Das ist etwas einseitig. Zwar hat die Wirtschaft einen großen Anteil an den Klimaproblemen, aber auch wir als Konsumenten haben unseren Beitrag an deren Bewältigung zu leisten. Denken wir daran, wie wir unsere Häuser und Wohnungen heizen und zunehmend auch klimatisieren? Oder machen wir uns bewusst, welche Auswirkungen unser Fleischkonsum auf das Klima hat?

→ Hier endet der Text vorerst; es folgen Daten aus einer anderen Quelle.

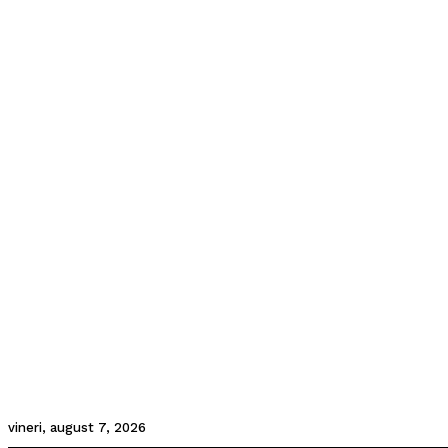
vineri, august 7, 2026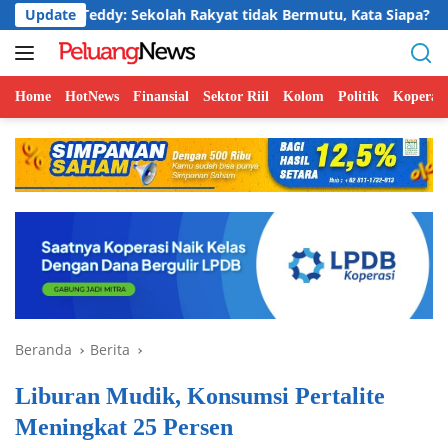
Langsung
Teddy: Sekolah Rakyat tidak Bermutu, Kata Siapa?
Update
Jelaj
ke
konten
Home
HotNews
Finansial
Sektor Riil
Kolom
Politik
Koperasi
Beranda
Berita
Liburan Mudik, Konsumsi Pertalite
Meningkat 25 Persen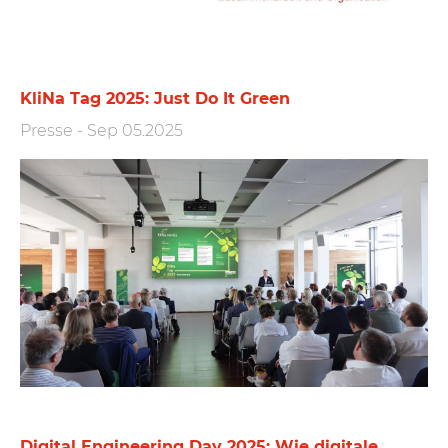
KliNa Tag 2025: Just Do It Green
Presse
-
Sep 05.2025
Digital Engineering Day 2025: Wie digitale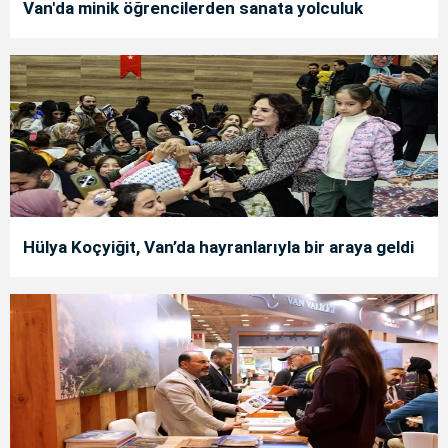
Van'da minik öğrencilerden sanata yolculuk
Hülya Koçyiğit, Van’da hayranlarıyla bir araya geldi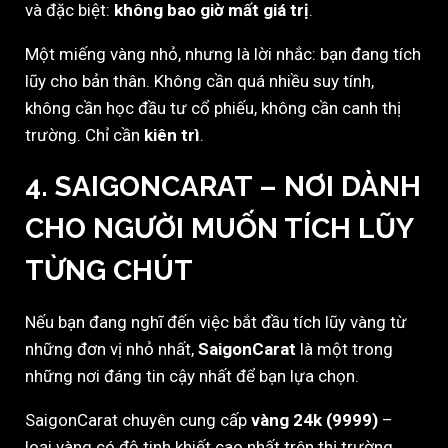
và đặc biệt:
không bao giờ mất giá trị
.
Một miếng vàng nhỏ, nhưng là lời nhắc: bạn đang tích
lũy cho bản thân. Không cần quá nhiều suy tính,
không cần học đầu tư cổ phiếu, không cần canh thị
trường. Chỉ cần
kiên trì
.
4. SAIGONCARAT – NƠI DÀNH
CHO NGƯỜI MUỐN TÍCH LŨY
TỪNG CHÚT
Nếu bạn đang nghĩ đến việc bắt đầu tích lũy vàng từ
những đơn vị nhỏ nhất,
SaigonCarat
là một trong
những nơi đáng tin cậy nhất để bạn lựa chọn.
SaigonCarat chuyên cung cấp
vàng 24k (9999)
–
loại vàng có độ tinh khiết cao nhất trên thị trường,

In der Wirtschaft sind die Fortschritte in der Verringerung der CO2-Belastung mittlerweile größer als auf Konsumentenseite. Auch hier sind gesamteuropäische Lösungen nationalen Alleingängen vorzuziehen, wenn etwa das CO2-Zertifikatshandelssystem jenen „Biss“ bekommen soll, der zu Veränderungen führt.
Es ist gut, wenn die Proteste der jungen Menschen rund um Greta Thunberg ein Nachdenken provozieren. Aber die nächste Zukunftsfrage ist dann: Wie schaut der nächste Generationenvertrag für die soziale Sicherheit aus, wenn wir in Europa die älteste Bevölkerung der Welt haben?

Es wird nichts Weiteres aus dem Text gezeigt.